China's banks are now allowed to sell loans to each other, marking a significant stride toward a market-driven financial system.
At a ceremony on September 25 in Shanghai, 21 banks, including the Industrial and Commercial Bank of China Ltd. (ICBC), Agricultural Bank of China Ltd. and Bank of Communications Ltd. (BOCOM), joined the interbank transfer system.
The first deals were also announced, including one in which BOCOM sold 40 million yuan ($6 million) in loans to ICBC's Shanghai branch.
The transfer system will liberalize interest rates, help lenders optimize their credit structure and keep a handle over market risks, said Zhou Xiaochuan, Governor of the People's Bank of China, the central bank.

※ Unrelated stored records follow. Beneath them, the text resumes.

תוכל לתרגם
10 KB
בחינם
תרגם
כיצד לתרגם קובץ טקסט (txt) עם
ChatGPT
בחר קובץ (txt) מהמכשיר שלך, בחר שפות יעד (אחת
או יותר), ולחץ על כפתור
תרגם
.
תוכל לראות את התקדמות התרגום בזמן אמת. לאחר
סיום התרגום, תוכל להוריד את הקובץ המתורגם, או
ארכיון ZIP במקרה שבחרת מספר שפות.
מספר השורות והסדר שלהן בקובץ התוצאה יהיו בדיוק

It will also help the central bank supervise the banking system and control the macro-economy, he said.
As part of the country's stimulus program, Chinese banks lent 9.6 trillion yuan ($1.4 trillion) in 2009. Despite a much slower lending pace this year, some lenders are still struggling to meet the regulatory requirement of a loan-to-deposit ratio of 75 percent.
With the chances to transfer loans off their balance sheets, it should be easier for banks to comply with the rules, said Zhou Shanshan, a senior analyst at BOCOM International Holdings Co. Ltd.